Segment Start: INFORMATION

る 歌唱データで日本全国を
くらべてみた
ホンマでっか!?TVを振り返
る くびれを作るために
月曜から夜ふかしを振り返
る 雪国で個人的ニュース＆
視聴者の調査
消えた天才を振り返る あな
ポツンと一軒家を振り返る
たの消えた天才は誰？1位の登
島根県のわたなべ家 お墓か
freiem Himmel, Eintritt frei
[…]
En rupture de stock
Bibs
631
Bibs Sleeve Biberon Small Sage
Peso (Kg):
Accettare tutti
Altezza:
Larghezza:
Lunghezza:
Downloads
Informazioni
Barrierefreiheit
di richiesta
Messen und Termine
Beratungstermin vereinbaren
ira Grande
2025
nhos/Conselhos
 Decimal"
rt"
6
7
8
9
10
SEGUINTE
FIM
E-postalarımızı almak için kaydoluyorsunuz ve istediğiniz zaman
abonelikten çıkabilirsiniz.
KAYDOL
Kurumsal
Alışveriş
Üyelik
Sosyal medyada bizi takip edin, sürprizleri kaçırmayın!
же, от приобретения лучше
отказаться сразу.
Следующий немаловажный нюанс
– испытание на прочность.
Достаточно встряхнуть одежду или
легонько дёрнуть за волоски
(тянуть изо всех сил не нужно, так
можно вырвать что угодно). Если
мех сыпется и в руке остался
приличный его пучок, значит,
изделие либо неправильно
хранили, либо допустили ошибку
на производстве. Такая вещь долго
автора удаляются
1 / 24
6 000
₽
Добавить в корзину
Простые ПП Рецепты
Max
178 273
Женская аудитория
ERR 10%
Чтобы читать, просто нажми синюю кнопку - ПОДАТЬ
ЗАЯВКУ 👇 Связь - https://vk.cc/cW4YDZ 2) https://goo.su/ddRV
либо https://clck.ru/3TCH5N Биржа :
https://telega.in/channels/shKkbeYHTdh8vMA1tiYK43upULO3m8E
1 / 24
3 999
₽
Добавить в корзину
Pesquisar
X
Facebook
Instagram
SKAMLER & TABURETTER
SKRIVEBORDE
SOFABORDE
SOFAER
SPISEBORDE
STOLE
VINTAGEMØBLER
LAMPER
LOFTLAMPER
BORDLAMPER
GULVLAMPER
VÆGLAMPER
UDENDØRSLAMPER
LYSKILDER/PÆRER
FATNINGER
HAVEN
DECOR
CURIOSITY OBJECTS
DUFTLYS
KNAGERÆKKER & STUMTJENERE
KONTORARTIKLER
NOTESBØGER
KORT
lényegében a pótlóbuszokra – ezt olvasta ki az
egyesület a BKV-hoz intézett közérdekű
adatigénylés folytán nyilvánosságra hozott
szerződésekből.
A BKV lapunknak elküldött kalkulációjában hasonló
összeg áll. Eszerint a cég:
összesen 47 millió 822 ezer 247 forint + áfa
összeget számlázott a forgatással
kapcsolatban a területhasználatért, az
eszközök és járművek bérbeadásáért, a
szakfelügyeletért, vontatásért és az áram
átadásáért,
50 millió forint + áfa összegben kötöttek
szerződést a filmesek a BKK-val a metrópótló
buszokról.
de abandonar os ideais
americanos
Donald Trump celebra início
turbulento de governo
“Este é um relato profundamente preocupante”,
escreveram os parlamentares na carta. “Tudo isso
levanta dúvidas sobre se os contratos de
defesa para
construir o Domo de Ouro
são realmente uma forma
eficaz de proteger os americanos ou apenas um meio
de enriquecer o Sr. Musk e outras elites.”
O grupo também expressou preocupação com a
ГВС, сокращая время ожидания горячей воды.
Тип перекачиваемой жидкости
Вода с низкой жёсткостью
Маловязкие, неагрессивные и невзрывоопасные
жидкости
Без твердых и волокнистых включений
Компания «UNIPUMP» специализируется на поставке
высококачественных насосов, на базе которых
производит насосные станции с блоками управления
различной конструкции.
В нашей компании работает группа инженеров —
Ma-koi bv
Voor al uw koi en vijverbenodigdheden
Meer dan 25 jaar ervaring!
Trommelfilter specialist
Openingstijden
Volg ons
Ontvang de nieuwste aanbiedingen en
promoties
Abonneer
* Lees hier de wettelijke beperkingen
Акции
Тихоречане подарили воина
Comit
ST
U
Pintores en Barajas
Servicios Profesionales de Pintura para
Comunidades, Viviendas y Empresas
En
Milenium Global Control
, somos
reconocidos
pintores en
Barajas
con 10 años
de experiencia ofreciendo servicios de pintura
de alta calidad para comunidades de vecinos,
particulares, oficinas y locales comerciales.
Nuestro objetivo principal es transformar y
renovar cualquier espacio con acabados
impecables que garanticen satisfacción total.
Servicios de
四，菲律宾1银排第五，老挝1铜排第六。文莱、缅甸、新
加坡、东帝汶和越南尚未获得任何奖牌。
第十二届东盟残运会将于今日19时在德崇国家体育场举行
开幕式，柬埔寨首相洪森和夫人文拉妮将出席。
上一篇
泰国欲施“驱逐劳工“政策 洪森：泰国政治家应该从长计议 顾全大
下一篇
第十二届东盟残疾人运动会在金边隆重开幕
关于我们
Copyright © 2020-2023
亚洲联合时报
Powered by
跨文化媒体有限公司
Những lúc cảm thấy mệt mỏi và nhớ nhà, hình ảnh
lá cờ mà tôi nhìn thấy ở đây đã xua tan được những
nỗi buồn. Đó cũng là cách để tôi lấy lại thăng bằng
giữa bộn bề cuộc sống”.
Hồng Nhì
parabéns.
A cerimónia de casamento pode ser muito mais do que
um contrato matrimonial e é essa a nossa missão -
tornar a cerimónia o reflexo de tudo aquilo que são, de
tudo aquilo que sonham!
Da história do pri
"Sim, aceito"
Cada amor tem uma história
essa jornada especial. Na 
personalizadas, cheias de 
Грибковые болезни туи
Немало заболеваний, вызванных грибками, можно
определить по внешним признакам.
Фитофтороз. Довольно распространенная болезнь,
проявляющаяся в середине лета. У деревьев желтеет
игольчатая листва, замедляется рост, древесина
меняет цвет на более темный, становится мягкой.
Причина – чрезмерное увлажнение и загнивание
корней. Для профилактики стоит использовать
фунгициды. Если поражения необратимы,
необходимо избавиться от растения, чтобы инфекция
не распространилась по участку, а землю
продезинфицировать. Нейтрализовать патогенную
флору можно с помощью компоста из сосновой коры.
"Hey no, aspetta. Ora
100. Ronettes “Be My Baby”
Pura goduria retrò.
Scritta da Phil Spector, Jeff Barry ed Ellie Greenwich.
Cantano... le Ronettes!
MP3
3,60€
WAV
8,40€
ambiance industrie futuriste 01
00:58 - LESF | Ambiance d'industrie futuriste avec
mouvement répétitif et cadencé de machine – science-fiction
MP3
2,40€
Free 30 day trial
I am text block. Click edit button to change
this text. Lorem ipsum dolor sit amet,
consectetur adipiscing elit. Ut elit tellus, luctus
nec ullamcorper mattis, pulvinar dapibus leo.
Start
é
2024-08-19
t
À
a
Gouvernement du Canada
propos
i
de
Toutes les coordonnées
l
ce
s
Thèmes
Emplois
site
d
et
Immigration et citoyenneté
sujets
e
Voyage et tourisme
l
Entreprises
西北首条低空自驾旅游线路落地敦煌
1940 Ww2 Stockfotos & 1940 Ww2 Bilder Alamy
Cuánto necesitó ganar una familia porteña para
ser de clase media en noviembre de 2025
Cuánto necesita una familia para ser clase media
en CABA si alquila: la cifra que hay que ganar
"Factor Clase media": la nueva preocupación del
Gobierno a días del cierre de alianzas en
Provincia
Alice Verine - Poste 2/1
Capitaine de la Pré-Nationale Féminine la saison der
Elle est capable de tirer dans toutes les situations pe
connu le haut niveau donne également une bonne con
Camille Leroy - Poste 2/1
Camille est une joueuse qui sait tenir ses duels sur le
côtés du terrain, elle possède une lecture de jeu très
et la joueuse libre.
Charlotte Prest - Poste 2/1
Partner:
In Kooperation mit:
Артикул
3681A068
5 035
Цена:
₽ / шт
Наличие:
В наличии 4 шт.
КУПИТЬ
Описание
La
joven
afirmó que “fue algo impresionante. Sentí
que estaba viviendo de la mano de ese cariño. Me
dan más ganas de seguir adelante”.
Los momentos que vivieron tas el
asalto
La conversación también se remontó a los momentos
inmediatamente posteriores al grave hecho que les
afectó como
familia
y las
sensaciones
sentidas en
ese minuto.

Segment End: INFORMATION

> **YOUR ASSIGNMENT**
Your response should contain each line of the entries above that holds the string "Cuánto".

> **RESULT OF THIS TASK**
Cuánto necesitó ganar una familia porteña para
Cuánto necesita una familia para ser clase media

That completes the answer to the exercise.